To illustrate the impact of value systems on views about the right management of organizations that are the subjects of process improvement, the authors refer to (Hofstede 1994) lining-up four distinguished scholars from France, Germany, the United States, and China. The authors first observe the differences in their value systems reflected by their views. They then briefly present Hofstede's model of national cultures, which they validate on its power in predicting the previously observed differences. The authors examine the impact of national cultural value systems on the effectiveness of process improvement models in general and on Capability Maturity Model IntegrationSM (CMMI) in particular, whose continuous representation is compatible with the ISO/IEC 15504 Software Process Improvement and Capability dEtermination (SPICE) model. The authors propose a third cultural dimension in addition to the process and capability dimensions of the existing models. Finally, they observe the generic practices of CMMI from the cultural dimension.

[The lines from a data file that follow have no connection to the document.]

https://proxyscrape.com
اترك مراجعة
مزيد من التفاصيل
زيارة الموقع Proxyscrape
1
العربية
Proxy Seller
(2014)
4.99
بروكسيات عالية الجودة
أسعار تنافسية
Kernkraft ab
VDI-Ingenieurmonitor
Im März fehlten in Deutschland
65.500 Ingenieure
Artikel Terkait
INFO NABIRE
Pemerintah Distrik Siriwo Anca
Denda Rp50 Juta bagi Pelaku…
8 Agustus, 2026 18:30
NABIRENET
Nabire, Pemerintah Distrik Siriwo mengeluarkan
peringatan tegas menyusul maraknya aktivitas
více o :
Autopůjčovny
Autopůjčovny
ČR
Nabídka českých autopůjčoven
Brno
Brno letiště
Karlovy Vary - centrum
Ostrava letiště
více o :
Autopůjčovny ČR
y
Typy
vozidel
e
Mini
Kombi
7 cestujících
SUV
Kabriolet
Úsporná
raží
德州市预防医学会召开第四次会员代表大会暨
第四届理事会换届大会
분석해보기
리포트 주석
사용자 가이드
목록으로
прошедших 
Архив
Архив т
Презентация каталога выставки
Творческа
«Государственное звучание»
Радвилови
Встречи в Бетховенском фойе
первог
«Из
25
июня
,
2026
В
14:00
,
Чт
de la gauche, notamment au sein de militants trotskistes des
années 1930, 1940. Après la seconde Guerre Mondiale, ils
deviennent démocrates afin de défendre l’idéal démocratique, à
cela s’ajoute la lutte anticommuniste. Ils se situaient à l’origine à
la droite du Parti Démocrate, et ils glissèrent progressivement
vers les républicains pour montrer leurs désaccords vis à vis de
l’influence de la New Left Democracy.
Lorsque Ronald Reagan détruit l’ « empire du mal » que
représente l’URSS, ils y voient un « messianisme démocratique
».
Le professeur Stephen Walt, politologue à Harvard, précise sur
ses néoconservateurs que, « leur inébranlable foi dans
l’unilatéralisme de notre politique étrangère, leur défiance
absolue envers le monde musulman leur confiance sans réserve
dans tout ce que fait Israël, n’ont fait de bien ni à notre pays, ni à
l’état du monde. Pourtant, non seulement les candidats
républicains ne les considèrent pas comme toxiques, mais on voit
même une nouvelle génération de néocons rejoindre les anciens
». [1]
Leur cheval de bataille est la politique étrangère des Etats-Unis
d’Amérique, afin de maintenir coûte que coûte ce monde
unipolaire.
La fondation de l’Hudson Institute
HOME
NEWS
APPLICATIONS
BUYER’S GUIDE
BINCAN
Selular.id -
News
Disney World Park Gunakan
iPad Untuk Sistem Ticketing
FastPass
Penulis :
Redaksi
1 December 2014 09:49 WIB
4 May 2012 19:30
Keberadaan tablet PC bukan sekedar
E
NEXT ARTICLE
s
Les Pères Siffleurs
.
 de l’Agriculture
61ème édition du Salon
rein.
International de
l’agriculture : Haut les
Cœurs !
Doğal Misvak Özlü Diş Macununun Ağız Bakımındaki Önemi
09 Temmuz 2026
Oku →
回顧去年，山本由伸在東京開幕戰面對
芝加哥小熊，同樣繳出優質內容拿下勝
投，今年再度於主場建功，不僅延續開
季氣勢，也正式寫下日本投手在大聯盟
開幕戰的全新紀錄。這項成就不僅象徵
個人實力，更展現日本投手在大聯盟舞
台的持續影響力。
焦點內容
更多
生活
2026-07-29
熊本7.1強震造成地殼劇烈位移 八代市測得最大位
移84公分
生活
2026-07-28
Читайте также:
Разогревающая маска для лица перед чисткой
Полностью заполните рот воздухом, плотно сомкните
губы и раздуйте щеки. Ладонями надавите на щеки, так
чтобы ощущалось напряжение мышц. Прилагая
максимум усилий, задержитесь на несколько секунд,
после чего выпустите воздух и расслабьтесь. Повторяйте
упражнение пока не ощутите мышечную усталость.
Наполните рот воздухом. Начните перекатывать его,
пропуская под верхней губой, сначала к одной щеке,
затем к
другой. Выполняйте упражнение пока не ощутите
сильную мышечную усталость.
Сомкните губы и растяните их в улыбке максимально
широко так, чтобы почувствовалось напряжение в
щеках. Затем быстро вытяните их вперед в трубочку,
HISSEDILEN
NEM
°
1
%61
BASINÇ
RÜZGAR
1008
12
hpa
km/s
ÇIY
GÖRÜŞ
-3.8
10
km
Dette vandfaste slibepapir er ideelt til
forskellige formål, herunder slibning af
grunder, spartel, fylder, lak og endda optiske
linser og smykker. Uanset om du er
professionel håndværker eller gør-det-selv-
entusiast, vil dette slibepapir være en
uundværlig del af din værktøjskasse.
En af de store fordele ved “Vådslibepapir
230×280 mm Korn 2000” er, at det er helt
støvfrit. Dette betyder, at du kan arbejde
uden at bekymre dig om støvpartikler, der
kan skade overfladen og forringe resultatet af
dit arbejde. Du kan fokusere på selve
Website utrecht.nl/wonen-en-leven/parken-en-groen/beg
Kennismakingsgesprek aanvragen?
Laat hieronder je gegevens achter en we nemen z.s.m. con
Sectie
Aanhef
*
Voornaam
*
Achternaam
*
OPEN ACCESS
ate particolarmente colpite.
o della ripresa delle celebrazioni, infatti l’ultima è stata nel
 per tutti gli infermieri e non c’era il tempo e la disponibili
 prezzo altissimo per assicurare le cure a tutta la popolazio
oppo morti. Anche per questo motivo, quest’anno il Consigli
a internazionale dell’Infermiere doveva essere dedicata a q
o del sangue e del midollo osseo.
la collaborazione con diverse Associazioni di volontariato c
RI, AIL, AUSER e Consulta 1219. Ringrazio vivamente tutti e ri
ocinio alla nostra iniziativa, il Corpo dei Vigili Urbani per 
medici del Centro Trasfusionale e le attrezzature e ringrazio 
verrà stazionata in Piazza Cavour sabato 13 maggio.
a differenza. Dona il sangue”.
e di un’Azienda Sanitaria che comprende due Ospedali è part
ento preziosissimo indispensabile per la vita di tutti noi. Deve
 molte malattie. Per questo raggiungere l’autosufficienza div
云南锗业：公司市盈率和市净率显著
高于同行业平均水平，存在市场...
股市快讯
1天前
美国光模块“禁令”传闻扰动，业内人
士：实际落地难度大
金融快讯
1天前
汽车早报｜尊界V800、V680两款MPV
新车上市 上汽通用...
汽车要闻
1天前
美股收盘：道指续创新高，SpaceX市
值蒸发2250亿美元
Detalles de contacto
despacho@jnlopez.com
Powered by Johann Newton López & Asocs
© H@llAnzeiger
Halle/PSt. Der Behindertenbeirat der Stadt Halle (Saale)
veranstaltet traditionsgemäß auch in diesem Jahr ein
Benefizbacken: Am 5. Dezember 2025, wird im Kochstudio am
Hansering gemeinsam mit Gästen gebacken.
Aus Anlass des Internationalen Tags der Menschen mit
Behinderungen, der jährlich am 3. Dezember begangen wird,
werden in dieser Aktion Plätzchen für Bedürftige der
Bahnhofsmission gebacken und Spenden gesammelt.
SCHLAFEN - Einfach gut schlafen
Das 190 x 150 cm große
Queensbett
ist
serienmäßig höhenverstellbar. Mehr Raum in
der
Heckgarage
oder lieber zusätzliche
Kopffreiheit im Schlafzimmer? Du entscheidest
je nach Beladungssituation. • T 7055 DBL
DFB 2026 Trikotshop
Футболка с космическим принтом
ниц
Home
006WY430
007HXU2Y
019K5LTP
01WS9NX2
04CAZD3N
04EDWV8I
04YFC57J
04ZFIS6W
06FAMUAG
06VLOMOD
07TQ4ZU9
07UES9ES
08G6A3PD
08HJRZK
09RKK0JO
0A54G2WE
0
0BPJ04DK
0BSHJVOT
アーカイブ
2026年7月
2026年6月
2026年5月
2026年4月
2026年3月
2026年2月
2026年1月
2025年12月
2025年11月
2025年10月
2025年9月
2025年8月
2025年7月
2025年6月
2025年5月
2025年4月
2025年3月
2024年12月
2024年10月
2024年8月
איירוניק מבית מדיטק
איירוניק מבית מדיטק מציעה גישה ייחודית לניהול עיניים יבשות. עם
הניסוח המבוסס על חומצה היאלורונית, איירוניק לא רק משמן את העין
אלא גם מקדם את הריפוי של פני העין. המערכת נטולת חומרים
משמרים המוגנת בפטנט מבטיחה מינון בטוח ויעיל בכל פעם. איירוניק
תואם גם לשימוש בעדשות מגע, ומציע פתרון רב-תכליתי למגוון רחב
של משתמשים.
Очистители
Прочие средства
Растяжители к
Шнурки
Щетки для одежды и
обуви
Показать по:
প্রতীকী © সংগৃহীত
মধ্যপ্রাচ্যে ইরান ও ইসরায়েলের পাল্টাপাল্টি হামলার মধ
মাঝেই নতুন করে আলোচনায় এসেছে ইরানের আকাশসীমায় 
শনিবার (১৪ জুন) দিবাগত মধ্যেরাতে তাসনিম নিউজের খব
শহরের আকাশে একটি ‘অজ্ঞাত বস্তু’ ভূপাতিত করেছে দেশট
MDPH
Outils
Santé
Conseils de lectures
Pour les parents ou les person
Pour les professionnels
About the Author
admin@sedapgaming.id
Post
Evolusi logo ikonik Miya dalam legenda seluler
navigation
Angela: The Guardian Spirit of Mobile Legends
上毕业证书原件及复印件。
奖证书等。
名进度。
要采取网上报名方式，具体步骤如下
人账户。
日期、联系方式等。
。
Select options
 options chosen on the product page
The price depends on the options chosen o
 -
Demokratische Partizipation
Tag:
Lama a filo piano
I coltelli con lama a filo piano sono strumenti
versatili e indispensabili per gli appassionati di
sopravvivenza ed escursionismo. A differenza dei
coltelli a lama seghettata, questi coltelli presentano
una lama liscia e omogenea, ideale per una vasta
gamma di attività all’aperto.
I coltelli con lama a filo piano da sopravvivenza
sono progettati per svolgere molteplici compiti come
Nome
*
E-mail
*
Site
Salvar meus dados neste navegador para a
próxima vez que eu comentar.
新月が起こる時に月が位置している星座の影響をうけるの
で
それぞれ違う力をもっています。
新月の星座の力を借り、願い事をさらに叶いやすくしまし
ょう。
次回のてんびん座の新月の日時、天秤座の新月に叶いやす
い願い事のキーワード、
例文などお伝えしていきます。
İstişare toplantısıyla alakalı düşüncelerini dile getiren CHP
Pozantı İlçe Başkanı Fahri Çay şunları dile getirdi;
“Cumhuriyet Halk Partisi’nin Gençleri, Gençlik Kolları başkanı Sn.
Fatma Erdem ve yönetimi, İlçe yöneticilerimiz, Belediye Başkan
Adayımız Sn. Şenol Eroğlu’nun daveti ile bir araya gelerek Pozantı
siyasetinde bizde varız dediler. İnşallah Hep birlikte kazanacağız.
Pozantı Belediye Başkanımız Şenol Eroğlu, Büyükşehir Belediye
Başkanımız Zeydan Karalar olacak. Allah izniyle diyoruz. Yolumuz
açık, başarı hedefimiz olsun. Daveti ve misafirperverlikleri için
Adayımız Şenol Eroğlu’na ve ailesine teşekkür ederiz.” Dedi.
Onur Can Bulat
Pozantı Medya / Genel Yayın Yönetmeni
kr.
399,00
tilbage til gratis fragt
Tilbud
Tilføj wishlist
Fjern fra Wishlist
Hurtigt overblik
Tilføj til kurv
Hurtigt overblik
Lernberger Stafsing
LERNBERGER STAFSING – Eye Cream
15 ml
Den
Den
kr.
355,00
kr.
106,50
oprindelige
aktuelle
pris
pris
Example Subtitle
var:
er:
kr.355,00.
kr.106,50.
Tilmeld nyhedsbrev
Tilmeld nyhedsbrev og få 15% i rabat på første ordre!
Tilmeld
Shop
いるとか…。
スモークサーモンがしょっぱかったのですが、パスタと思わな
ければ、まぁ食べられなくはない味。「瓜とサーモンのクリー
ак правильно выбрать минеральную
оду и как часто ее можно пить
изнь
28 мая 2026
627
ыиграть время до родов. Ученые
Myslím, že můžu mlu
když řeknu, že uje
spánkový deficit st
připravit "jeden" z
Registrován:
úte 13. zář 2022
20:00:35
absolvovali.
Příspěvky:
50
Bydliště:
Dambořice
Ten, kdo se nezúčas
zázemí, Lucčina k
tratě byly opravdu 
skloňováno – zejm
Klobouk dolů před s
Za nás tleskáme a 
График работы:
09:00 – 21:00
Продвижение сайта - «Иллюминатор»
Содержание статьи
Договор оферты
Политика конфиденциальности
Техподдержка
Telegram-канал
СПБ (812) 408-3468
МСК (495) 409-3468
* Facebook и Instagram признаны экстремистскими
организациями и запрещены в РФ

It is obvious that the effectiveness of process improvement methods is also influenced by organizational culture. Nevertheless, the focus of this article is on national culture.
VIEWS ABOUT THE RIGHT MANAGEMENT OF ORGANIZATIONS
Henri Fayol (1841-1925) was a French engineer. His key work was Administration Industrielle et Generale, 1916. He belongs to the classical school of management theory and was writing and exploring administration and work. The following quotation is from (Fayol 1916) translated by Hofstede (1994):
"We distinguish in a manager his statutory authority which is in the office, and his personal authority which consists of his intelligence, his knowledge, his experience, his moral values, his leadership, his service record, etc. For a good manager, personal authority is the indispensable complement to statutory authority."
It is clear that in Fayol's value system a person is a good manager if his power is both accepted by people and formally assigned by its organization.
Max Weber (1864-1920) was a German sociologist. He was the first to observe and write on the bureaucracy that developed in Germany during the 19th century. He considered it to be efficient, rational, and honest, a big improvement over the haphazard administration it replaced. A quotation from (Weber 1921):
"The authority to give the commands required for the discharge of duties should be exercised in a stable way. It is strictly delimited by rules concerning the coercive means... which may be placed at the disposal of officials."
In Weber's value system the management of an organization is good if it is strictly governed by rules. This is the original meaning of bureaucracy without the negative sense attached to it nowadays.
Mary Parker Follett
Mary Parker Follett (1868-1933) was a U. S. pioneer of organization theory. In the 1920s, her comments and writing on leadership, power, law of the situation, conflict integration and circular behavior, empowerment, teams, and networked organizations, importance of relationships within and among organizations, authority, control, and so on were way ahead of her time. She writes (Metcalf and Urwick 1940):
"How can we avoid the two extremes: too great bossism
in giving orders, and practically no orders given?... My solution
is to depersonalize the giving of orders to unite all concerned
in a study of the situation, to discover the law of the situation
and to obey that.... One person should not give orders to
another person but both should agree to take their orders
from the situation."
According to Follett an organization is well managed if it is governed by neither accepted nor formal power but the market situation in today's terms.
Dr. Sun Yat-sen
Dr. Sun Yat-sen (1866-1925) was a revolutionary ahead of his time. He devoted his life to bringing democracy to China. He extensively studied the political systems of European countries and America in formulating the Three Principles of the People: Nationalism, Democracy, and Social Well-Being. After failing on several attempts to unite the people to revolt, Sun finally succeeded with the Wuch'ang Uprising on October 10, 1911, leading to the successful overthrow of the Ch'ing government and the establishment of the Republic of China.
Sun was a contemporary of the other scholars even if he did not address industrial but political organizations. The government structure of Taiwan builds on his ideas integrating the western separation of executive, legislative, and juridical powers with the Chinese tradition by making all of these dependent on the president, and adding an examination and a control power supposed to audit the government.